Extracted data:
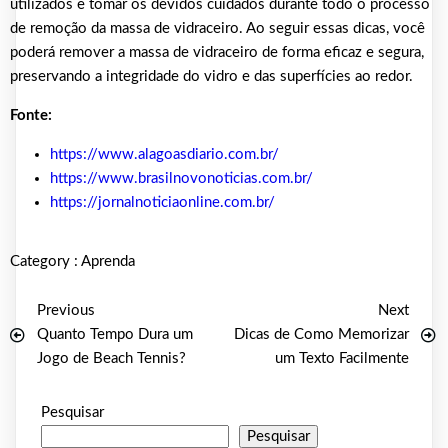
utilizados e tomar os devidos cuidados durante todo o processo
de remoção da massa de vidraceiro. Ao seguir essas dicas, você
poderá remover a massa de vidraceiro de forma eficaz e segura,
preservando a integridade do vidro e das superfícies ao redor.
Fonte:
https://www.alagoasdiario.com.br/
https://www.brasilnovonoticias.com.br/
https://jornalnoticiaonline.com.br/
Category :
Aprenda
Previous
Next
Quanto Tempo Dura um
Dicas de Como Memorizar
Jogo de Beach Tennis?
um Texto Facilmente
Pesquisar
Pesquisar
...
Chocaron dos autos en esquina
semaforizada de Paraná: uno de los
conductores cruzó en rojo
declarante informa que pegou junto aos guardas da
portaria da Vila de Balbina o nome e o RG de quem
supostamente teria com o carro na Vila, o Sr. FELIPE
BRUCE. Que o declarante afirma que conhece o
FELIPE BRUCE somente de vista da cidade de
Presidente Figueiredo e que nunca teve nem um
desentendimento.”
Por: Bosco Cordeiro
...
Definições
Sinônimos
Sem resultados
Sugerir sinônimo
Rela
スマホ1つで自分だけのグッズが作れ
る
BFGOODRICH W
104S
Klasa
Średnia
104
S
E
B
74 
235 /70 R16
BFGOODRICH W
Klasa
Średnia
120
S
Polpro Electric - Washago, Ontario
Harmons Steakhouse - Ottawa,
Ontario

Exercise brief: The reply should consist of a single number: how many lines in the listing contain the word "FELIPE".

Written reply: 2